[PREMIERE] Good Night Gold Dust – Owls

While it might not feel like it at the minute, 2020 is a year to celebrate for Minnesota’s Good Night Gold Dust, marking as it does, their ten-year anniversary as a band. With touring, rehearsing, or even seeing one another currently off the table, the band wanted to find a way to stay creative, and thankfully they’ve managed just that. Trading the recording studio for a bedroom, Laura Schultz and band member, turned producer, Colin Scharf, decided to work within the confines of quarantine, and have recorded a brand-new single, Owls, which we’re premiering here today.

GNGD-Laura-Casio

Perhaps unsurprisingly, Owls results in something of a sonic departure for Good Night Gold Dust, the band embracing the limitations and freedoms of working in a different manner. Laura notes the sadness of bandmates who, “live five minutes away”, yet couldn’t play on the track or be involved in the mixing process, while Colin admits, “it was refreshing to work on this one at home, without worrying about studio costs”. Colin even found time to complete some musical goals he’d never got close to previously, “I finally recorded this busted old accordion that I’ve been hauling around for years.

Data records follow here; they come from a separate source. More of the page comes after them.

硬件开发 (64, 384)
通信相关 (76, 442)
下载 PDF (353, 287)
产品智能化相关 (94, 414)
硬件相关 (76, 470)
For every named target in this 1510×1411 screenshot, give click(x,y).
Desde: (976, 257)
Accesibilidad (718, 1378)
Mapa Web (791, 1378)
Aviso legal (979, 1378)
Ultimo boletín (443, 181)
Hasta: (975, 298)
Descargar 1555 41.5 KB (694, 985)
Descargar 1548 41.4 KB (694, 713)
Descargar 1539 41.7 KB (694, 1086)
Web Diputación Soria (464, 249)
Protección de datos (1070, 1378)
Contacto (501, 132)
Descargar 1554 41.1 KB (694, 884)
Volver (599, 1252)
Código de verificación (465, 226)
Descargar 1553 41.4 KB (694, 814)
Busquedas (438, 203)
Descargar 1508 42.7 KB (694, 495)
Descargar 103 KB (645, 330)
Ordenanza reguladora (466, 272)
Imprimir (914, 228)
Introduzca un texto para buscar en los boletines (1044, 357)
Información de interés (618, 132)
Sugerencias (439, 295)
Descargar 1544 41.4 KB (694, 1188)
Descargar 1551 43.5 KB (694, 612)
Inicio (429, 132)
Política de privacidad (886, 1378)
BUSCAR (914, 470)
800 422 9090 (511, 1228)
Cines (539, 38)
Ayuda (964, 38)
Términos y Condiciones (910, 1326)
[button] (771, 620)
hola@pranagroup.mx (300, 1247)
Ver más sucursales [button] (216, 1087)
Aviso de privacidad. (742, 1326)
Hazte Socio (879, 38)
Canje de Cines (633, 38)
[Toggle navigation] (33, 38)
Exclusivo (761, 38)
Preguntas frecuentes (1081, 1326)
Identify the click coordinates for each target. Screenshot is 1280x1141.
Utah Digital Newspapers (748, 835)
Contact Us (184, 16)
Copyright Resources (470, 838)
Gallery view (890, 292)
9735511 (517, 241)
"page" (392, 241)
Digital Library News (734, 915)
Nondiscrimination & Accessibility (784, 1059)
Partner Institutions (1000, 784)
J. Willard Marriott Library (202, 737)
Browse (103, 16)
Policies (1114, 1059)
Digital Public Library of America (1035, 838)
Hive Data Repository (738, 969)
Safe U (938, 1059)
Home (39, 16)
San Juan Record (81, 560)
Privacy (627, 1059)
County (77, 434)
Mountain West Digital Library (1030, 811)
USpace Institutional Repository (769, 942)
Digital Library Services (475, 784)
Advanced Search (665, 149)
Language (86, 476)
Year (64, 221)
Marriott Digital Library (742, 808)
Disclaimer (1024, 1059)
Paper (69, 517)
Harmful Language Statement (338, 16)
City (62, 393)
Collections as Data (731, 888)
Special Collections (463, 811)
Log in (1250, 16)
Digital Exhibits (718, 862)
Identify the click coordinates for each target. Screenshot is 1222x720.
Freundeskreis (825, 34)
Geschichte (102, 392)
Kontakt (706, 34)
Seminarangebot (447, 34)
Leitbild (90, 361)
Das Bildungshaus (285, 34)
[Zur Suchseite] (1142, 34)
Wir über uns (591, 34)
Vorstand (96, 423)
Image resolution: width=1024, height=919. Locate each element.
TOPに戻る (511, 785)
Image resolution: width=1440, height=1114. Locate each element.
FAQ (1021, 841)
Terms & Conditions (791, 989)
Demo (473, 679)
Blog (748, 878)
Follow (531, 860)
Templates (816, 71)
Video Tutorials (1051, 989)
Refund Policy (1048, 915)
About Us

It felt adventurous”.

The result of this change of approach is a different musical pallet to anything the band have worked on previously, the track arrives on gentle processed keys, before Laura’s vocal enters with a touch of Natalie Prass or Jenny Lewis; it’s perfectly melodious and lightly distorted, cracking with just a touch of static, that hints at what’s to come. Across the tracks three and a half minutes, in some ways it barely changes, the same chilling keyboard line, the same easy vocal, yet within those parameters, they warp and bend everything. A wave of ominous bassy synth cuts across the track then departs, fluttering processed percussion threatens to appear then dissolves back into the ether, a second, heavily processed vocal line mimics the main line, sounding like it might engulf it entirely, then fades without ever standing in its light.

The accompanying music video is footage excerpted from a 1982 US National Park Services film. “I’d been searching for public domain videos,” says Laura, “and playing ‘Owls’ in the background to see if a video might match the music. The footage we ended up using is like three and a half minutes into that National Parks video. Everything synched up almost perfectly. We only made a couple edits”. The video’s scenes of the natural world in all its freedom and tranquility seem to play off against the processed, heavily constrained music, a perfect contradiction if such a thing could exist.

This may not be the anniversary that Good Night Gold Dust had planned, yet they’re making the best of a bizarre situation, approaching constraints with creativity and pushing their music into intriguing new territories as a result. While the celebrations might be on hold, when the time is right, Good Night Gold Dust are going to be beautifully placed for one hell of a party.